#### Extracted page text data
◇ ◇ ◇ ◇

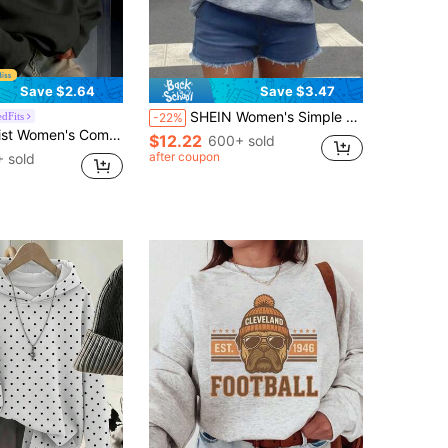
Save $2.64
Save $3.47
SHEIN Women's Simple Print Asymmetrical Shoulder Long Sleeve Sweatshirt,Long Sleeve Top,Graduation,Teacher,Back To School Pullover Fall
dFits
-22%
rtable Loose Long Solid Color Sweatshirt Black Casual
$12.22
600+ sold
after coupon
 sold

◇ ◇ ◇ ◇

#### Task item
Without the pictures, repeat the entries above line by line, from the first through the one that contains "after coupon", both ends included.

#### Answer section
Save $2.64
Save $3.47
SHEIN Women's Simple Print Asymmetrical Shoulder Long Sleeve Sweatshirt,Long Sleeve Top,Graduation,Teacher,Back To School Pullover Fall
dFits
-22%
rtable Loose Long Solid Color Sweatshirt Black Casual
$12.22
600+ sold
after coupon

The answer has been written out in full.